Ürün Açıklaması
İmam Gazzâlî'nin şer'î ilmini tasavvufî neşvesiyle birleştirmesinden sonrasında tasavvuf ilmi iki alanda geniş bir literatür ortaya çıkardı: Nazarî düşüncenin işlendiği mensur metinler ile şiir ve hikâye diliyle ortaya çıkan ve ilkine göre yaygın ve etkili olan bir literatür. Birinci alanın en önemli isimleri İbnü’l-Arabî ve Sadreddin Konevî’dir. İkinci literatür ise şiir ve hikâye diliyle ortaya çıkıp ilkine göre yaygın ve etkili olan bir literatürdür. Bu alanda Arapça eser veren isimler arasında İbnü’l-Fârız, Farsça yazanlar arasında Mevlânâ Celâleddin Rûmî, Ferîdüddin Attâr; Türkçe terennüm eden isimler arasında ise Yûnus Emre en iyi bilinen zatlardır.

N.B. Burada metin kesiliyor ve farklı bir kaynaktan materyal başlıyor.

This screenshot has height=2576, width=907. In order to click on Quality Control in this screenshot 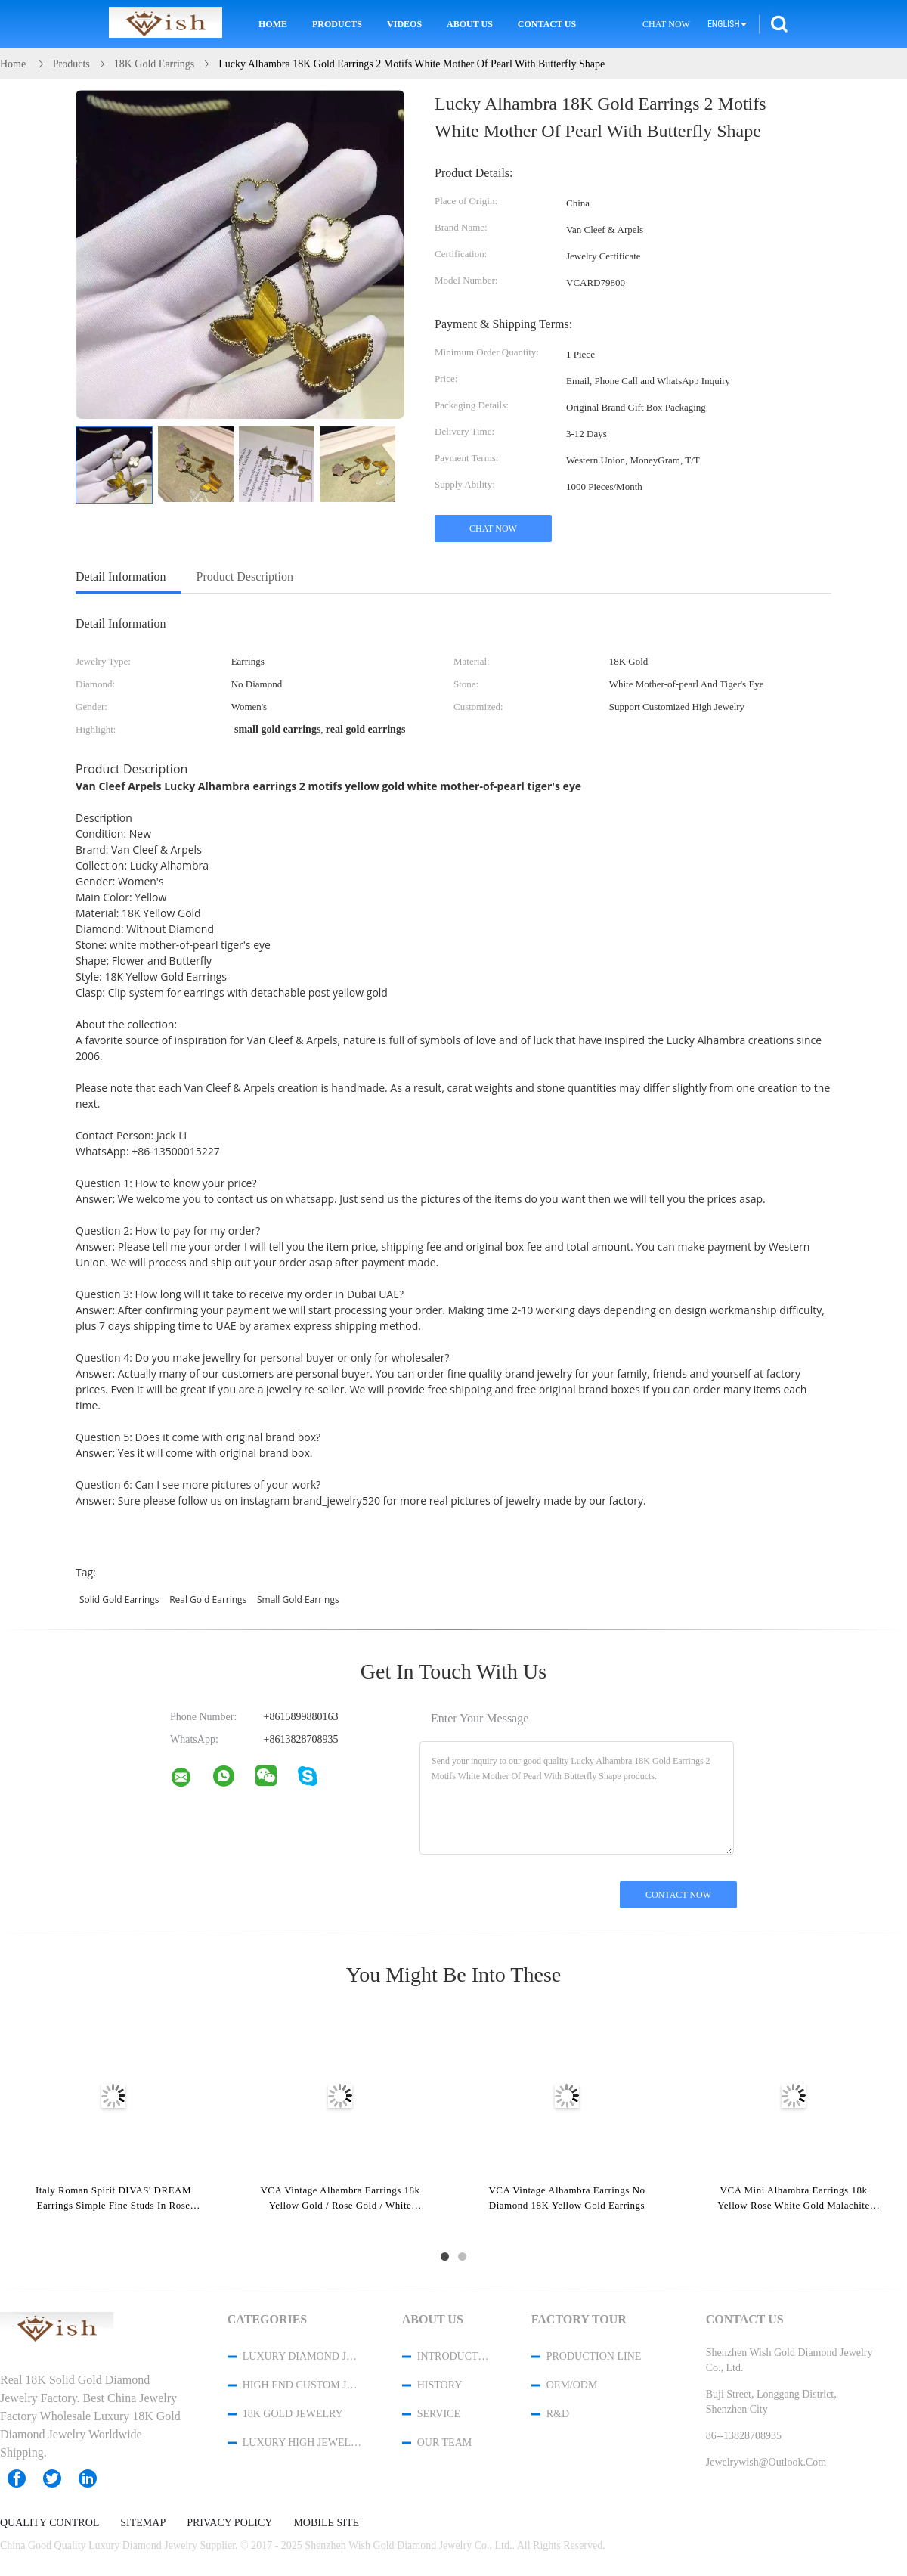 , I will do `click(49, 2523)`.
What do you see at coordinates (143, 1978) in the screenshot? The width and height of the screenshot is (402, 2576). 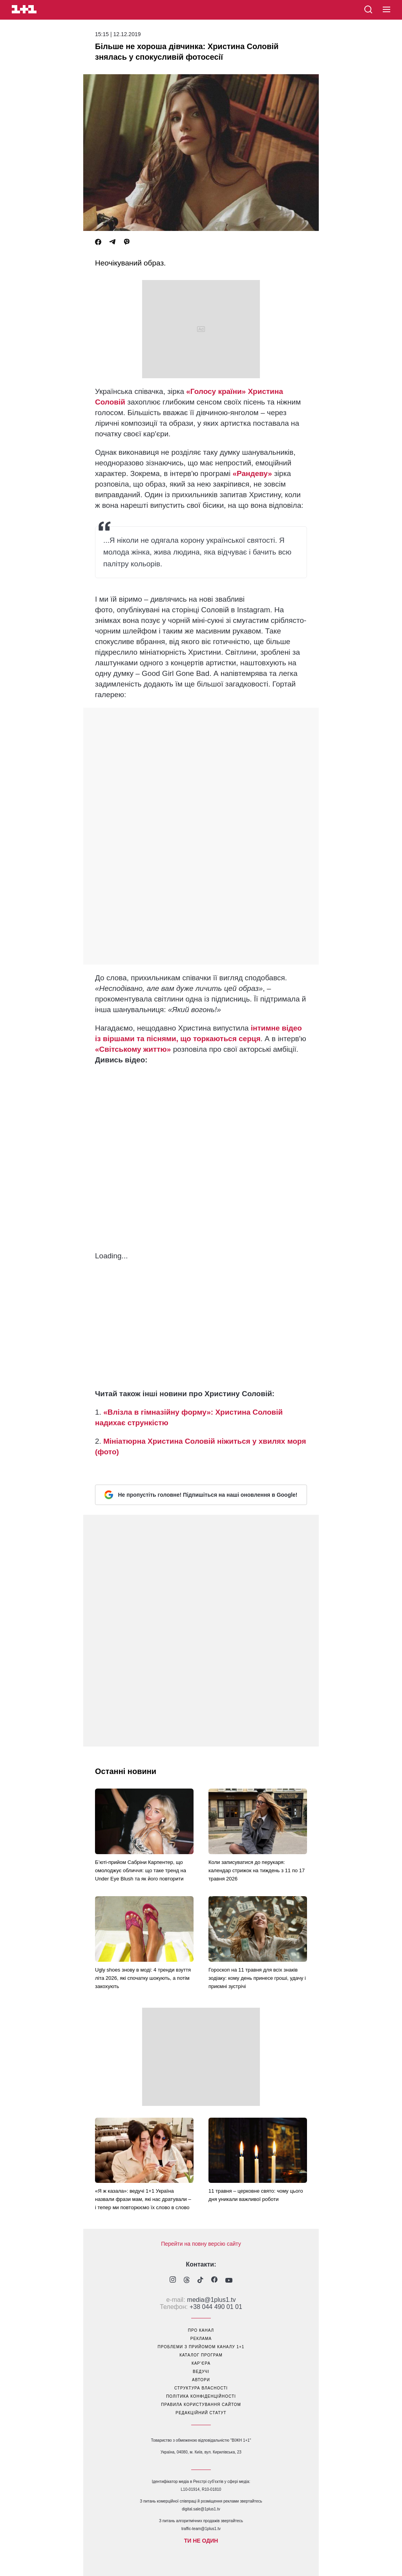 I see `Ugly shoes знову в моді: 4 тренди взуття літа 2026, які спочатку шокують, а потім закохують` at bounding box center [143, 1978].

Peki, manzum yazan isimler ile mensur eserler kaleme alan isimler aynı düşünce dünyasını mı paylaşmışlardı?
Bu sorunun cevabını bulmak üzere şiir nazarî metinlere yaklaştırılmış, tasavvufi şiir nazarî düşünce içerisinde ve onun kalıplarıyla tahlil edilmiştir. Başta Mesnevî-i Şerîf şerhleri olmak üzere pek çok şiir şerhi böyle bir zihinsel arka planın ürünüdür. Şair Sufiler, iki tür yazıdan müteşekkildir: Birinci kısmı Ekrem Demirli’nin değişik vesilelerle kaleme aldığı makalelerden ibarettir. Bu yazılarda Hz. Mevlânâ, Yûnus Emre ve Niyâzî-i Mısrî ile son devir sufi şairlerinden Alvarlı Efe’nin tasavvufun çeşitli bahislerine dair düşünceleri ele alınmıştır. İkinci kısımdaki yazılar ise Yûnus Emre’nin şiirlerine yazılan şerhlerden oluşmaktadır. Bu şerhlerin temel maksadı Yûnus’un şiirinin arka planını teşkil eden tasavvufî düşünceyi ortaya koyabilmektir.
Şair Sufiler, tasavvufun nazarî ve irfanî bilgiye dayanan literatürünü kapsamlı bir bakış açısıyla ortaya koyuyor.